At the end of the day some children have poorly formed goals regarding college and seek input from parents, uncles, aunts and older cousins that may have already gone to college and through the process (this is an advantage for children of college educated parents. imagine if you are a child of illiterate parents who may not be in any position to provide guidance). If they choose to follow their parents alma mater (Cambridge of College Park) what's the big deal? What's it to you? Make your own decisions and let your children make their own decisions. But stay our of my children's decisions even if they share my goals.


Anonymous
Thank you for your candor pp -- I agree.
Anonymous
I am a mom of an older child and have also witnessed 5 nieces and nephews who also grew up in this area. I've seen more than my share of very unhappy teens and college grads who are on paths they do not like.

This is what I hear on these threads:

1. Parents who have the paths of their small children already mapped out instead of watching their children develop and unfold through the years. This should be the joy of parenthood. It should not be about parent expectations or unfulfilled parent dreams. Life is about the journey, not about the destination.

2. Parents who express what they want for their children instead of seeing who their children are and planning accordingly. I'm sure the 7 year olds aren't begging their parents to go to Harvard yet their parents are already planning for it.

3. And it goes without saying, the helicopter parents. Teaching your children to love learning and exploring and knowing who they are is vastly more important than planning their Ivy education.

Did you know that colleges have a term for their new students who are already fried and burned out from their pushy parents? They are called "crispies."
Anonymous
PP here. Meant to clarify that the parent role is to inspire, help guide and to coax the special qualities out of their children. If your children are plants, then you are the water - not the gardener.
Anonymous
If you know how to parent and provide mentorship and guidance, your children can still end up at "Harvard" (if that is your goal -- parent and child). If you don't, they end up as crispies.

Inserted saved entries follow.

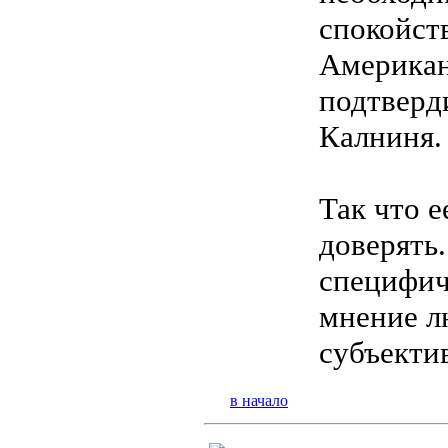
спокойст
Американ
подтверди
Калниня.
Так что 
доверять.
специфич
мнение л
субъекти
в начало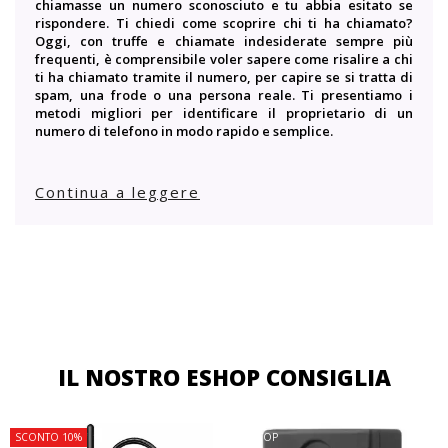
chiamasse un numero sconosciuto e tu abbia esitato se
rispondere. Ti chiedi come scoprire chi ti ha chiamato?
Oggi, con truffe e chiamate indesiderate sempre più
frequenti, è comprensibile voler sapere come risalire a chi
ti ha chiamato tramite il numero, per capire se si tratta di
spam, una frode o una persona reale. Ti presentiamo i
metodi migliori per identificare il proprietario di un
numero di telefono in modo rapido e semplice.
Continua a leggere
IL NOSTRO ESHOP CONSIGLIA
SCONTO 10%
TOP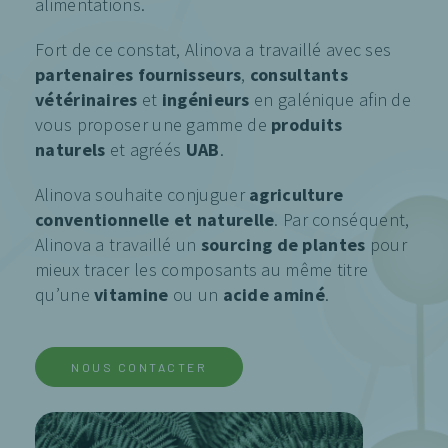
alimentations.
Fort de ce constat, Alinova a travaillé avec ses
partenaires fournisseurs
,
consultants
vétérinaires
et
ingénieurs
en galénique afin de
vous proposer une gamme de
produits
naturels
et agréés
UAB
.
Alinova souhaite conjuguer
agriculture
conventionnelle et naturelle
. Par conséquent,
Alinova a travaillé un
sourcing de plantes
pour
mieux tracer les composants au même titre
qu’une
vitamine
ou un
acide aminé
.
NOUS CONTACTER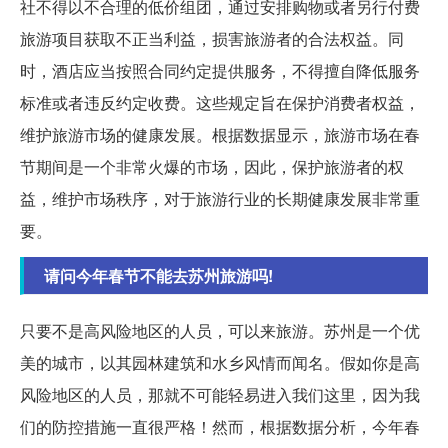
社不得以不合理的低价组团，通过安排购物或者另行付费
旅游项目获取不正当利益，损害旅游者的合法权益。同
时，酒店应当按照合同约定提供服务，不得擅自降低服务
标准或者违反约定收费。这些规定旨在保护消费者权益，
维护旅游市场的健康发展。根据数据显示，旅游市场在春
节期间是一个非常火爆的市场，因此，保护旅游者的权
益，维护市场秩序，对于旅游行业的长期健康发展非常重
要。
请问今年春节不能去苏州旅游吗!
只要不是高风险地区的人员，可以来旅游。苏州是一个优
美的城市，以其园林建筑和水乡风情而闻名。假如你是高
风险地区的人员，那就不可能轻易进入我们这里，因为我
们的防控措施一直很严格！然而，根据数据分析，今年春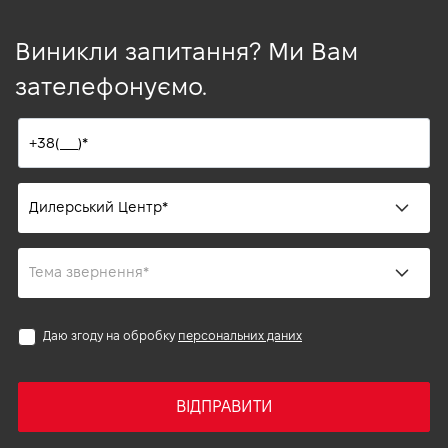
Виникли запитання? Ми Вам
зателефонуємо.
Даю згоду на обробку
персональних даних
ВІДПРАВИТИ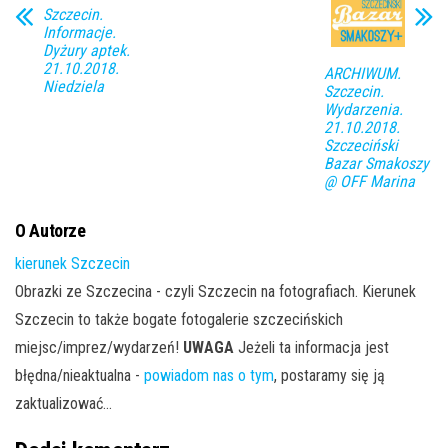
Szczecin.
Informacje.
Dyżury aptek.
21.10.2018.
ARCHIWUM.
Niedziela
Szczecin.
Wydarzenia.
21.10.2018.
Szczeciński
Bazar Smakoszy
@ OFF Marina
O Autorze
kierunek Szczecin
Obrazki ze Szczecina - czyli Szczecin na fotografiach. Kierunek
Szczecin to także bogate fotogalerie szczecińskich
miejsc/imprez/wydarzeń!
UWAGA
Jeżeli ta informacja jest
błędna/nieaktualna -
powiadom nas o tym
, postaramy się ją
zaktualizować...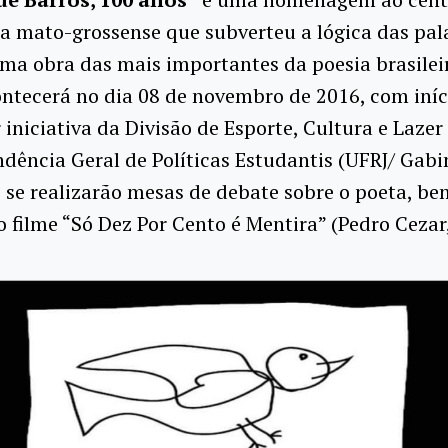
a mato-grossense que subverteu a lógica das pa
a obra das mais importantes da poesia brasilei
ntecerá no dia 08 de novembro de 2016, com iníc
 iniciativa da Divisão de Esporte, Cultura e Lazer
dência Geral de Políticas Estudantis (UFRJ/ Gabi
li se realizarão mesas de debate sobre o poeta, b
o filme “Só Dez Por Cento é Mentira” (Pedro Cezar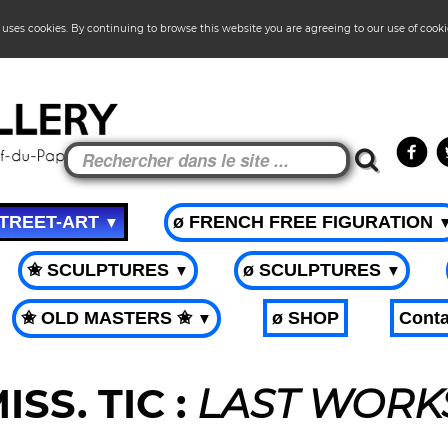
 uses cookies. By continuing to browse this website you are agreeing to our use of cook
STREET-ART
ø FRENCH FREE FIGURATION
▼
✬ SCULPTURES
ø SCULPTURES
▼
▼
✬ OLD MASTERS ✬
ø SHOP
Conta
▼
ISS. TIC :
LAST WORK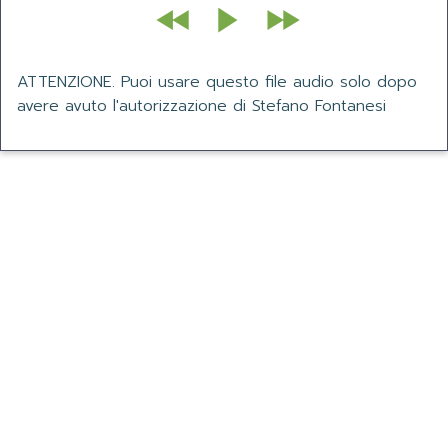
ATTENZIONE. Puoi usare questo file audio solo dopo
avere avuto l'autorizzazione di Stefano Fontanesi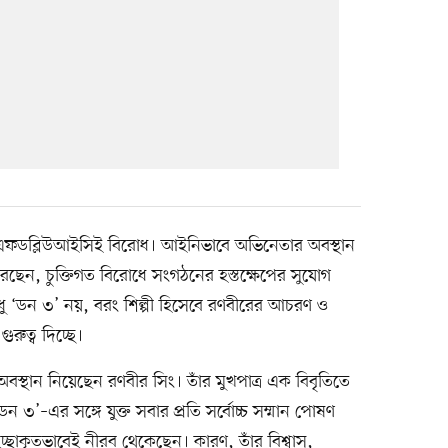
ফডব্লিউআইসিই বিরোধ। আইনিভাবে অভিনেতার অবস্থান
রছেন, চুক্তিগত বিরোধে সংগঠনের হস্তক্ষেপের সুযোগ
ধু ‘ডন ৩’ নয়, বরং শিল্পী হিসেবে রণবীরের আচরণ ও
ুত্ব দিচ্ছে।
্থান নিয়েছেন রণবীর সিং। তাঁর মুখপাত্র এক বিবৃতিতে
ন ৩’–এর সঙ্গে যুক্ত সবার প্রতি সর্বোচ্চ সম্মান পোষণ
ইচ্ছাকৃতভাবেই নীরব থেকেছেন। কারণ, তাঁর বিশ্বাস,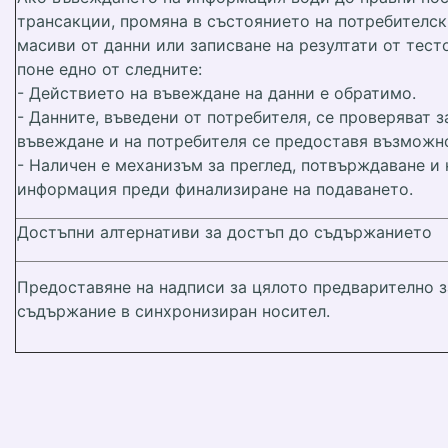
трансакции, промяна в състоянието на потребителск
масиви от данни или записване на резултати от тест
поне едно от следните:
- Действието на въвеждане на данни е обратимо.
- Данните, въведени от потребителя, се проверяват 
въвеждане и на потребителя се предоставя възможно
- Наличен е механизъм за преглед, потвърждаване и
информация преди финализиране на подаването.
Достъпни алтернативи за достъп до съдържанието
Предоставяне на надписи за цялото предварително з
съдържание в синхронизиран носител.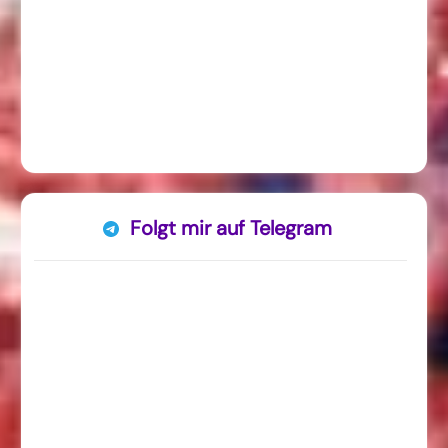
Folgt mir auf Telegram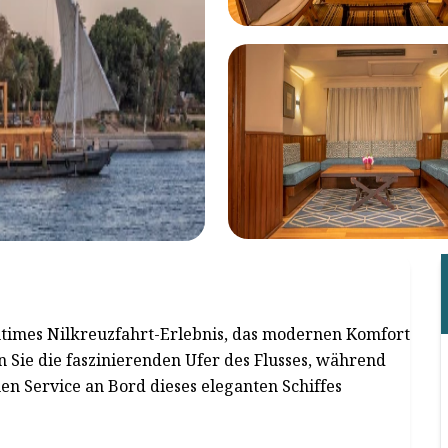
intimes Nilkreuzfahrt-Erlebnis, das modernen Komfort
 Sie die faszinierenden Ufer des Flusses, während
en Service an Bord dieses eleganten Schiffes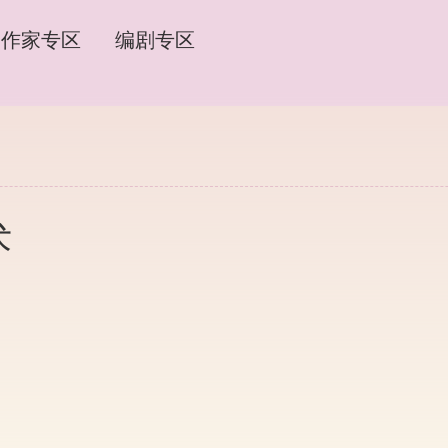
作家专区
编剧专区
术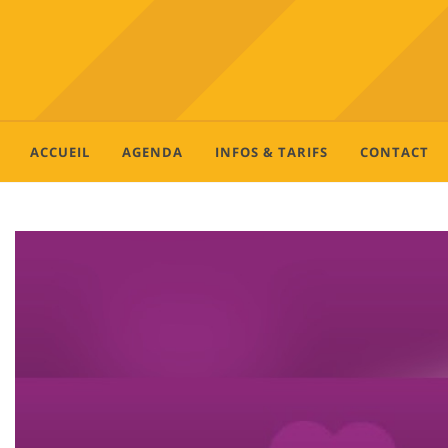
ACCUEIL
AGENDA
INFOS & TARIFS
CONTACT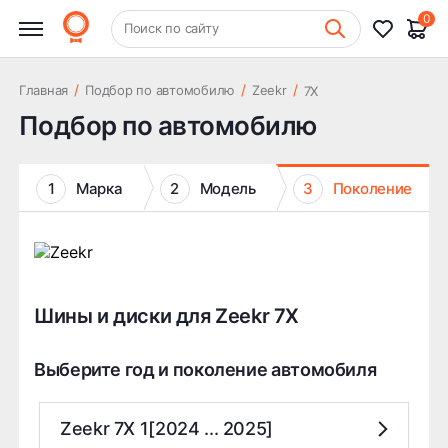
0
+7 (831) 261-35-35
Поиск по сайту
Шиномонтаж
/
/
/
Главная
Подбор по автомобилю
Zeekr
7X
Подбор по автомобилю
1
Марка
2
Модель
3
Поколение
Шины и диски для Zeekr 7X
Выберите год и поколение автомобиля
Zeekr 7X 1[2024 ... 2025]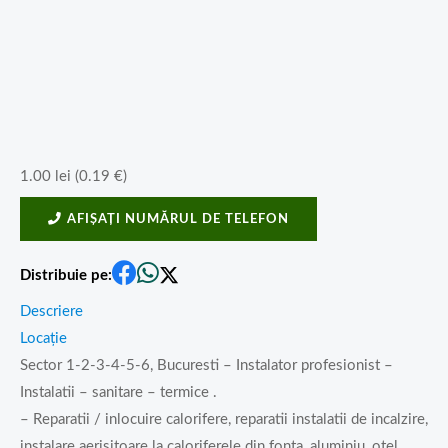
1.00
lei
(
0.19
€
)
AFIȘAȚI NUMĂRUL DE TELEFON
Distribuie pe:
Descriere
Locație
Sector 1-2-3-4-5-6, Bucuresti – Instalator profesionist –
Instalatii – sanitare – termice .
– Reparatii / inlocuire calorifere, reparatii instalatii de incalzire,
instalare aerisitoare la caloriferele din fonta, aluminiu, otel,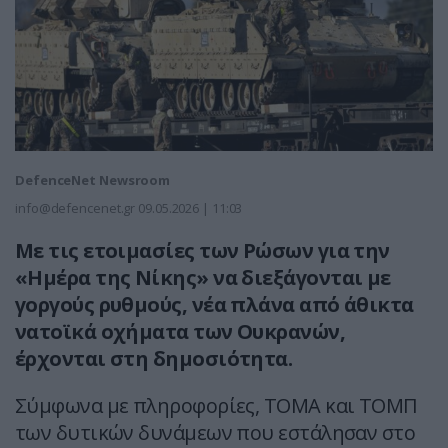
DefenceNet Newsroom
info@defencenet.gr
09.05.2026 | 11:03
Με τις ετοιμασίες των Ρώσων για την
«Ημέρα της Νίκης» να διεξάγονται με
γοργούς ρυθμούς, νέα πλάνα από άθικτα
νατοϊκά οχήματα των Ουκρανών,
έρχονται στη δημοσιότητα.
Σύμφωνα με πληροφορίες, ΤΟΜΑ και ΤΟΜΠ
των δυτικών δυνάμεων που εστάλησαν στο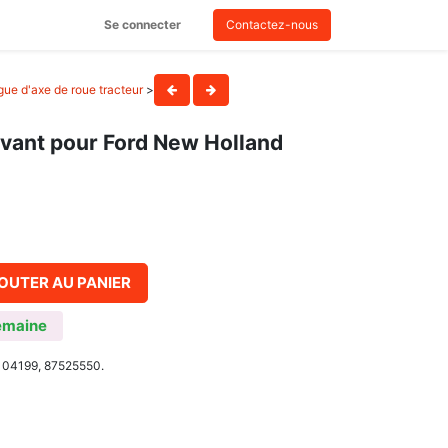
Se connecter
Contactez-nous
ague d'axe de roue tracteur
>
vant pour Ford New Holland
OUTER AU PANIER
emaine
5104199, 87525550.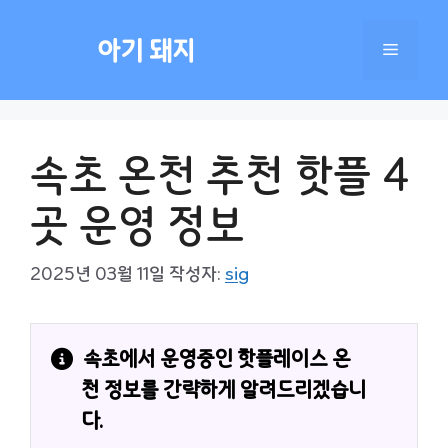
컨
텐
아기 돼지
메
츠
로
건
뉴
너
속초 온천 추천 핫플 4
뛰
기
곳 운영 정보
2025년 03월 11일
작성자:
sig
속초에서 운영중인 핫플레이스 온
천 정보를 간략하게 알려드리겠습니
다.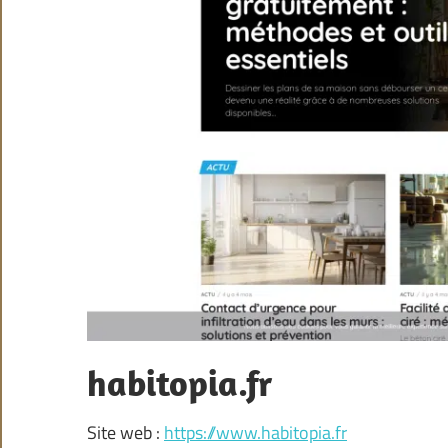
habitopia.fr
Site web :
https://www.habitopia.fr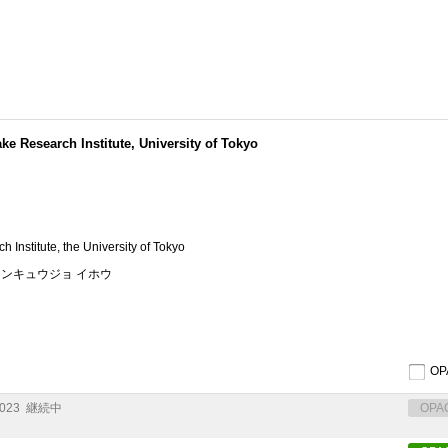
search Institute, University of Tokyo
 Institute, the University of Tokyo
ケンキュウジョ イホウ
O
023
継続中
OPA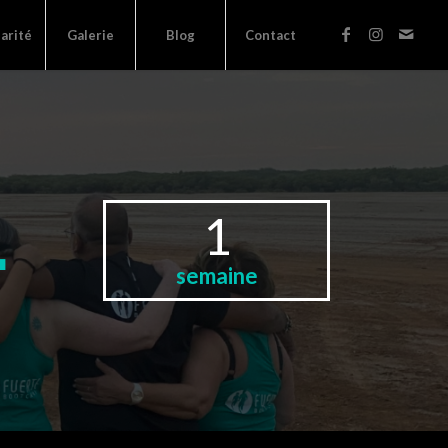
darité
Galerie
Blog
Contact
.
1
semaine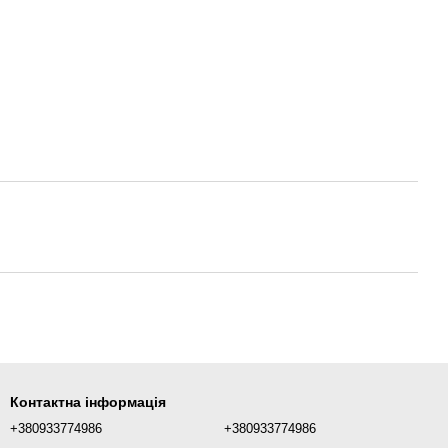
Контактна інформація
+380933774986
+380933774986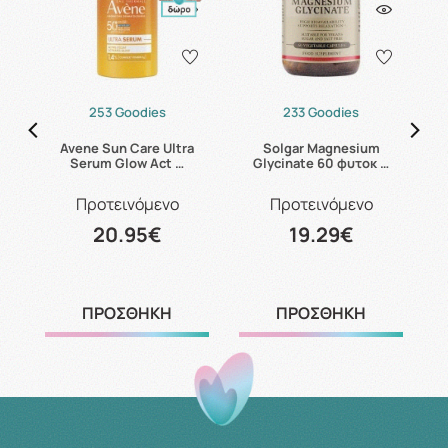
253 Goodies
233 Goodies
B6
Avene Sun Care Ultra
Solgar Magnesium
C
Serum Glow Act …
Glycinate 60 φυτοκ …
Προτεινόμενο
Προτεινόμενο
20.95€
19.29€
ΠΡΟΣΘΗΚΗ
ΠΡΟΣΘΗΚΗ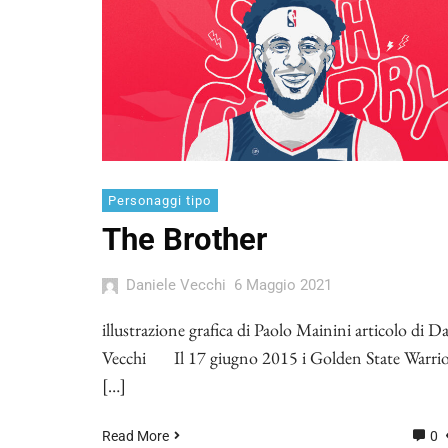
Personaggi tipo
The Brother
Daniele Vecchi
6 Maggio 2021
illustrazione grafica di Paolo Mainini articolo di D
Vecchi Il 17 giugno 2015 i Golden State Warrio
[…]
Read More
0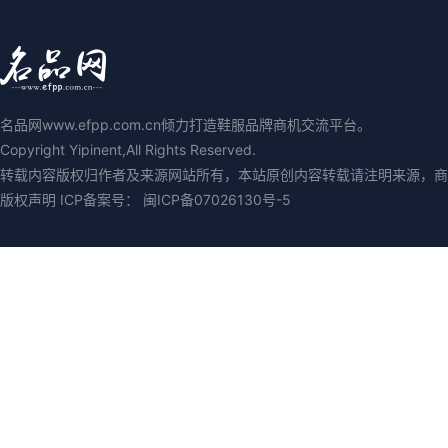
名品网www.efpp.com.cn倾力打造鞋服品牌商机交流平台。
Copyright Yipinent,All Rights Reserved.
转载内容版权归作者及来源网站所有，本站原创内容转载请注明来源，商业媒
版权声明 ICP备案号：
闽ICP备07026130号-5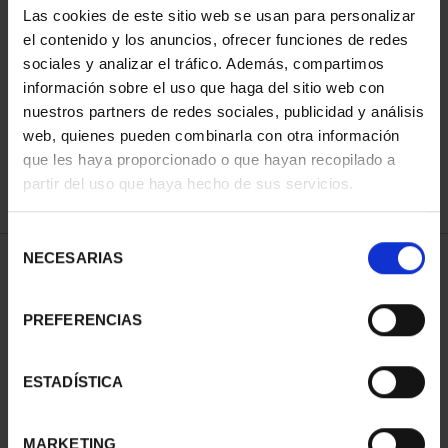
Las cookies de este sitio web se usan para personalizar
el contenido y los anuncios, ofrecer funciones de redes
sociales y analizar el tráfico. Además, compartimos
ORDENAR POR:
información sobre el uso que haga del sitio web con
nuestros partners de redes sociales, publicidad y análisis
web, quienes pueden combinarla con otra información
que les haya proporcionado o que hayan recopilado a
REFINAR
partir del uso que haya hecho de sus servicios.
Selección
NECESARIAS
de
1 Productos encontrados
consentimiento
PREFERENCIAS
ESTADÍSTICA
MARKETING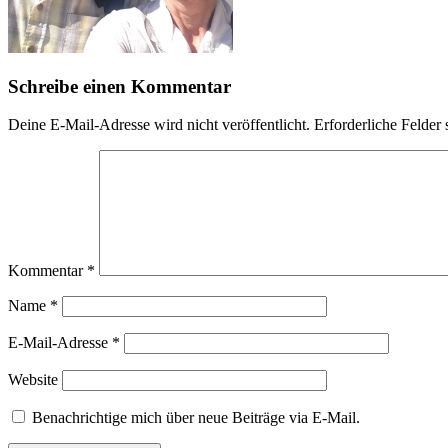
Schreibe einen Kommentar
Deine E-Mail-Adresse wird nicht veröffentlicht.
Erforderliche Felder 
Kommentar
*
Name
*
E-Mail-Adresse
*
Website
Benachrichtige mich über neue Beiträge via E-Mail.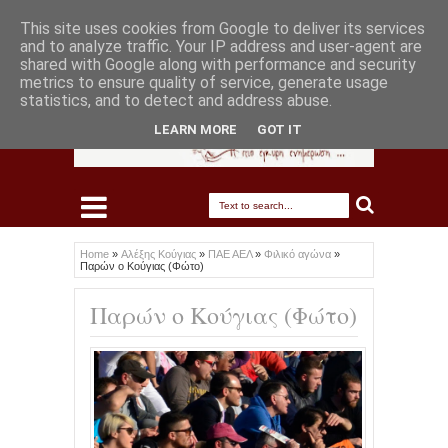
This site uses cookies from Google to deliver its services
and to analyze traffic. Your IP address and user-agent are
shared with Google along with performance and security
metrics to ensure quality of service, generate usage
statistics, and to detect and address abuse.
LEARN MORE
GOT IT
Home
»
Αλέξης Κούγιας
»
ΠΑΕ ΑΕΛ
»
Φιλικό αγώνα
»
Παρών ο Κούγιας (Φώτο)
Παρών ο Κούγιας (Φώτο)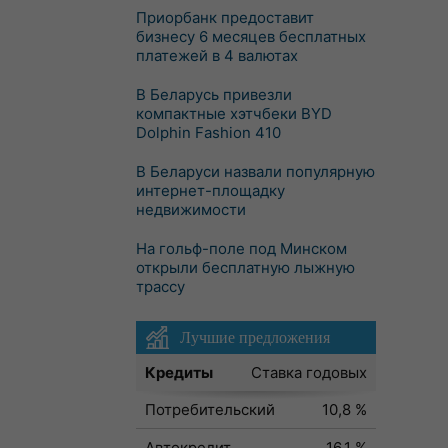
Приорбанк предоставит
бизнесу 6 месяцев бесплатных
платежей в 4 валютах
В Беларусь привезли
компактные хэтчбеки BYD
Dolphin Fashion 410
В Беларуси назвали популярную
интернет-площадку
недвижимости
На гольф-поле под Минском
открыли бесплатную лыжную
трассу
Лучшие предложения
Кредиты
Ставка годовых
Потребительский
10,8 %
Автокредит
16,1 %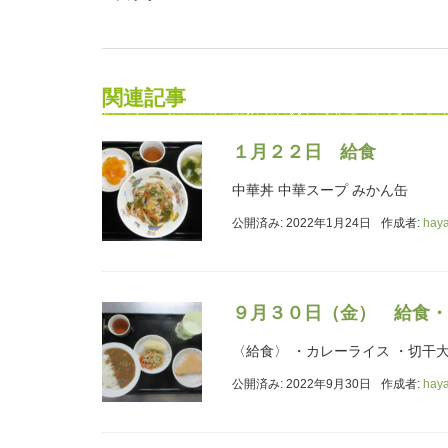
関連記事
１月２２日 給食
中華丼 中華スープ みかん缶
公開済み: 2022年1月24日
作成者:
hay
９月３０日（金） 給食・
〈給食〉 ・カレーライス ・切干
公開済み: 2022年9月30日
作成者:
hay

To each his or her own goal. The PP cannot decide this.
Anonymous
My son went to school with a boy that walked in front of train on report card day in 9th grade because he couldn't make his parents dreams come true. I took a closer look at what my children wanted at that point.
Anonymous
Yeah, I read about a similar story in Indonesia too.
Anonymous
Anonymous wrote:Some DCUM posters seem to rip everyone apart for wanting big things for their children. I'm assuming that is because maybe their children haven't performed up to their
abilities. So to give others advice with younger children -- what would you advise them to do to avoid your/your child's pitfalls?


Never, ever smoke crack with your kids.